Do your kids love hands-on sensory activities? Then they’ll love searching for and finding letters of the alphabet in this fun sensory bin. This alphabet sensory bin play experience is the perfect way for your little learners to boost those letter recognition skills.
Alphabet Sensory Bin
Any early childhood teacher will tell you that the secret to teaching young children to recognize letters of the alphabet is to use fun, hands-on activities. A sensory bin, table, or tub is an important part of any high-quality early learning environment.
This sensory bin packs a powerful educational punch because it also provides young children with opportunities to touch and feel the shape of the letters. Touching and feeling the shapes of the letters helps your kids become familiar with the letter shapes, which will help when it comes to learning their letters.
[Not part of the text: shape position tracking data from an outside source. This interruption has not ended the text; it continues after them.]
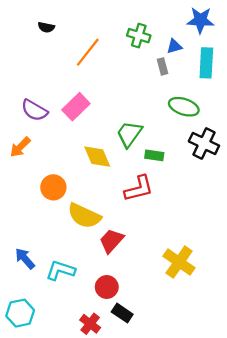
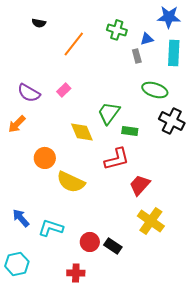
pink rectangle: (76, 107) -> (64, 90), size x0.6
red trapezoid: (111, 241) -> (140, 185), moved
black rectangle: (122, 313) -> (113, 246), moved
red cross: (90, 324) -> (76, 273), turned -36

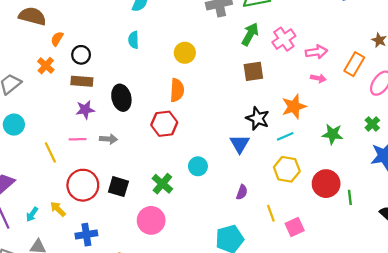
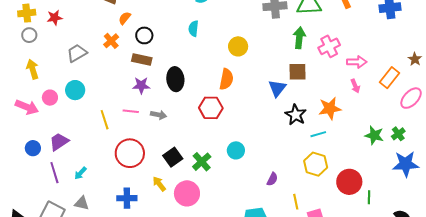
green arrow: (250, 34) -> (299, 38), turned -30
pink arrow: (318, 78) -> (355, 86), turned 48
green star: (333, 134) -> (374, 135), moved
blue triangle: (240, 144) -> (277, 88), moved
black square: (118, 187) -> (173, 157), moved, turned 30
yellow arrow: (58, 209) -> (159, 184), moved

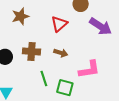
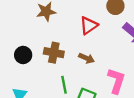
pink L-shape: (89, 69) -> (116, 81), turned -70

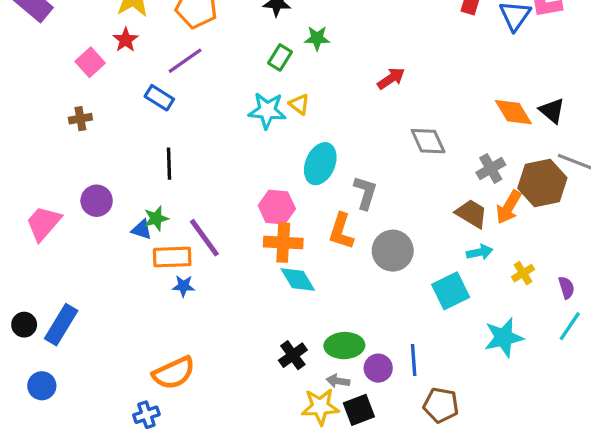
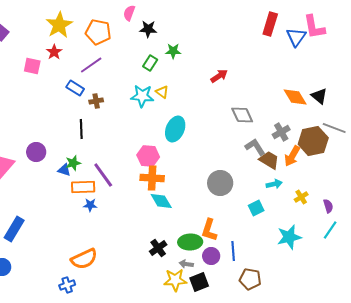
pink square: (90, 62) -> (32, 66), turned -36
brown cross: (80, 119) -> (96, 101), moved
gray L-shape: (365, 193) -> (255, 147), moved, turned -50
orange L-shape: (341, 231) -> (209, 230), moved
cyan square: (451, 291) -> (256, 208), size x0.7

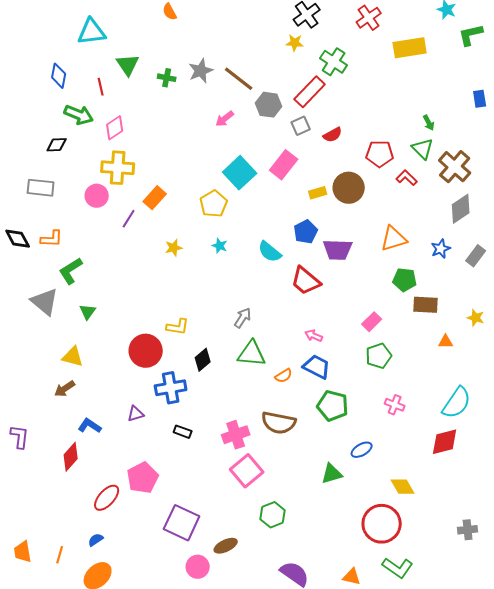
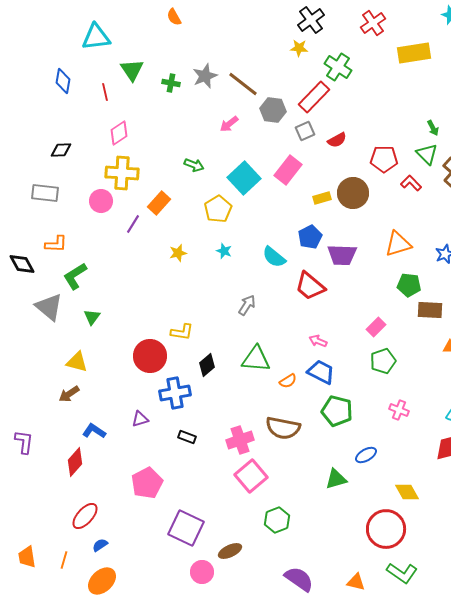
green arrow: (79, 115) -> (194, 165), moved, size x0.7
black diamond: (18, 239) -> (22, 264), moved
gray arrow: (243, 318) -> (247, 305), moved
red ellipse: (107, 498) -> (85, 516), moved

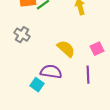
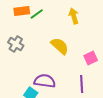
yellow semicircle: (66, 49) -> (60, 46), moved

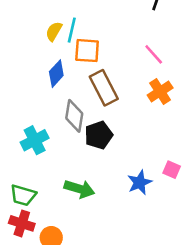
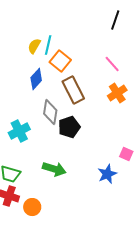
orange square: (87, 51) -> (60, 61), turned 35
blue star: (140, 182) -> (107, 174), moved

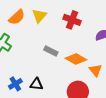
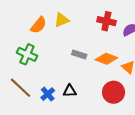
yellow triangle: (39, 16) -> (62, 20), turned 35
red cross: (72, 20) -> (106, 21), moved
Just in case you’re new to the sensory bin scene, you can learn everything there is know about the how, the why, and the what of sensory play here.
Alphabet Sensory Bin Materials
Here are the things I put in my bin, but you can use whichever filler you prefer or have on-hand.
- Metal Cookie Sheet (your best bet for these is the dollar store)
- Magnetic Letters
- Sensory bin, tub, or table
- Dark Construction Paper
- Laminating Film
- Chicka Chicka Boom Boom Book
- Filler for your sensory tub, bin, or table. I used colored rice but you could use moon sand, shredded paper, or anything that will cover the letters.
The addition of a sun-bleached letter matching mat to this sensory bin is super helpful for practicing important visual discrimination skills.
Sensory Bins Can Be Messy
You may be thinking, “But sensory bins are so messy!” And you’d be right! I challenge you to think about the pros and cons of sensory bins before rushing to judgment.
The benefits of sensory play far outweigh the negatives. Are sensory bins messy? Yes, they can be, but there are so many more educational opportunities for your kids to learn through sensory play.
Instead of worrying about the mess, set yourself up for success. When it comes to preparing for sensory play think about the following:
- Where is my sensory bin located?
- What can I do to contain the mess?
- What are the rules about cleaning up the sensory play area?
- How can I teach my kids to clean up the sensory area?
Find a place in your home or classroom where a sensory bin makes the most sense. Tile or hard surface floors are best when it comes to messy play activities.
If possible, put a mat or plastic tablecloth under the sensory bin to “catch” anything that may spill out.
The next step is super important, introducing the rules of sensory play to your little learners. Be sure to address where the contents of the bin can and can’t go (in the mouth, hair, floor) and where they can go.
And lastly, you’ll want to have procedures in place that allow young children to independently clean up the sensory area when they’re done playing. Little hand brooms and dust pans are perfect for cleaning up sensory bin spills!
Setting Up Your Alphabet Sensory Bin
First, cut a piece of dark colored construction paper (dark colors like black or blue work best) to fit the inside of your cookie sheet. Place the paper inside the cookie sheet, then place the magnetic letters on top of the paper and place it in direct sunlight for several hours.
Once the sun has bleached the paper enough for the letters to show up clearly, remove it from the sunlight and laminate the paper.
After the paper is laminated, attach it to the cookie sheet with tape so it stays in place.
Next, if you’re using rice, color it using your color or colors of choice. In case you’re not familiar with how to color rice, I’ve included my favorite recipe for you below.
Colored Rice Recipe
- 1 cup uncooked rice
- 2 tablespoons rubbing alcohol
- 8 drops food coloring
You could also use liquid watercolors, they are perfect for coloring rice in bright, vibrant colors – but they do cost more than food coloring.
How to Color Rice
Place the ingredients in a zip top bag, seal and mix until the color is absorbed evenly into the rice. Of course, if you’re filling a large sensory tub with colored rice you will need to repeat the steps in the recipe several times. Then, line some cookie sheets with wax paper and pour your rice on top to dry.
After your rice is dry, pour it into your sensory tub or bin and mix in the magnetic letters. Now, children can search for the letters in the sensory bin. When they find a letter they can look at it carefully and match it to the corresponding space on the cookie sheet.
This activity will help children learn to identify letters of the alphabet. Before children can learn to recognize and name the letters, they first have to learn how to visually discriminate the similarities and differences of each letter.
If you place the letters inside plastic Easter eggs it adds an extra element of fun, however my little dish tub wasn’t large enough to accommodate 26 plastic eggs.
Introducing the Sensory Bin
Before you introduce the sensory bin, you may want to consider reading an alphabet book to your students. You probably already have a basket of alphabet books in your classroom library you can choose from. Reading a book aloud before introducing the sensory bin is a great way to connect the academic aspect to the playful aspect of learning.
When it comes to alphabet books, my personal favorite is Chicka Chicka Boom Boom by Bill Martin Jr. and John Archambault. The sing-song way this story is told, along with the colorful illustrations have made it a classic, must-read book for the Preschool and Pre-K crowd!